German-born Eleonore Lange was one of a small group of artists pursuing modernism in Sydney in the 1930s and 1940s. She is known not only for her sculpture, but also as a teacher and a writer, and for her work promoting progressive art in an environment that was largely conservative.
Lange was born in 1893 in Frankfurt am Main, Germany. She studied art at the city’s Kunstgewerbeschule (School of Applied Arts and Crafts), excelling in sculpture and the ‘science of art’ or aesthetics. After completing her studies, she taught in a number of schools. From 1916 she worked for the Organ des Verbandes der Hilsschulen Deutschlands, a national federation of schools for children with intellectual disability, and in 1922 took a job at the experimental Die Reform-Volksschule in Roderberg. During these years Lange began to develop many of her fundamental ideas about the social, spiritual and therapeutic functions of art and the importance of abstract art. She would return to her teaching experience when later expounding on ideas of art as an autonomous form of human communication, no less meaningful than the more highly regarded linguistically based forms.
Sensitive to the changing political climate, Lange decided to leave Germany in 1930 and immigrated to Australia. Settling in Sydney, she made contact with a number of artists working in a broadly ‘modernist’ manner, becoming close friends with Frank Hinder, Margel Hinder, Grace Crowley, Rah Fizelle, Dorrit Black and fellow German-trained sculptor Gerald Lewers. Her home was an old stable converted into a studio in Raphael Place, off Phillip Street, near Circular Quay. This was then a vibrant part of the city, with many artists living or working in the area.

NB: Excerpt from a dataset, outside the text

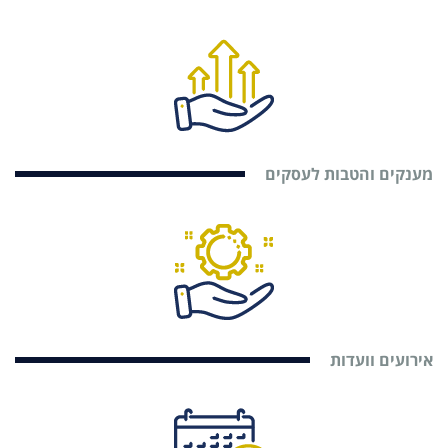
מענקים והטבות לעסקים
אירועים וועדות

Lange became involved with the Crowley-Fizelle Studio in George Street when it was established in 1932, and taught there. She exhibited with her friends and peers in shows such as the Exhibition of progressive art and Seventeen modern artists in 1932, and Women artists of Australia in 1934.

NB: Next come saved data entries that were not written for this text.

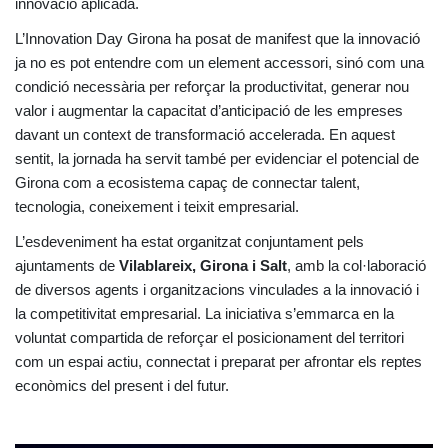
innovació aplicada.
L’Innovation Day Girona ha posat de manifest que la innovació
ja no es pot entendre com un element accessori, sinó com una
condició necessària per reforçar la productivitat, generar nou
valor i augmentar la capacitat d’anticipació de les empreses
davant un context de transformació accelerada. En aquest
sentit, la jornada ha servit també per evidenciar el potencial de
Girona com a ecosistema capaç de connectar talent,
tecnologia, coneixement i teixit empresarial.
L’esdeveniment ha estat organitzat conjuntament pels
ajuntaments de
Vilablareix, Girona i Salt
, amb la col·laboració
de diversos agents i organitzacions vinculades a la innovació i
la competitivitat empresarial. La iniciativa s’emmarca en la
voluntat compartida de reforçar el posicionament del territori
com un espai actiu, connectat i preparat per afrontar els reptes
econòmics del present i del futur.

In 1939 she was instrumental in putting together Exhibition 1, a landmark group show of semi-abstract paintings and sculpture. In the catalogue introduction, Lange wrote that the artists ‘use a scene or a posing model only to elaborate its inherent colour sensations into an artistic theme of colour relations. The endeavour to arrange these special values into an ordered whole is the subject of a modern picture’.
Lange also became known for her promotion of modern art through lectures and journal articles, and throughout the 1930s and 1940s was often called upon to be the spokesperson for the work of Sydney’s geometric abstractionists. Between 1936 and 1939, she synthesised her thoughts on art in the thesis ‘On spectral colour forms’. Subtitled ‘An outline of a theory on the physical and biological function of art’, this essay contains many of the ideas central to her lifelong approach to art and artmaking.
Like many artists of her generation, Lange took an interest in the relationship between art and spirituality. Initially attracted to theosophy and liberal Catholicism, she later moved towards the Catholic tradition of Anglicanism and completed a number of commissions for the Anglican Church, including candlesticks for Holy Trinity Church Erskineville and a Christmas crib for St James’ Church, King Street. She briefly entertained the idea of becoming a missionary and taught at a mission school on an island off Papua New Guinea in 1938–39. In 1946 she became a Roman Catholic.
When asked to describe herself, Lange would say ‘a scientist’. Her ambition was to sculpt in light and she was frustrated by not having the technology to create the artworks she had devised in theory. For her unrealised memorial to Canberra astronomer Walter Geoffrey Duffield, titled Seraph of light, she made a plaster model of an angel-like figure with fluted wings that was intended to be cast in glass, creating a series of refractive prisms.
In her forties, Lange began to think of herself more as a teacher than a practising sculptor. In 1940 she designed her last major work – a cast-stone birdbath for the grounds of the Special School, Glenfield. Later, in 1947, she started working part-time at Frensham, a girl’s boarding school in Mittagong, becoming the full-time art mistress in 1949. She remained there, with a few breaks, until 1954. These years as a school teacher, while they gave her security, were also frustrating ones for Lange and she would remark that great ideas could not develop in a segregated society. Her students, however, were enlivened by her presence.
In 1965. Lange was admitted to a Catholic nursing home in Rooty Hill, Sydney, where she died on 20 August 1990.
Eleonore Lange’s archive is held in the Art Gallery of NSW’s National Art Archive.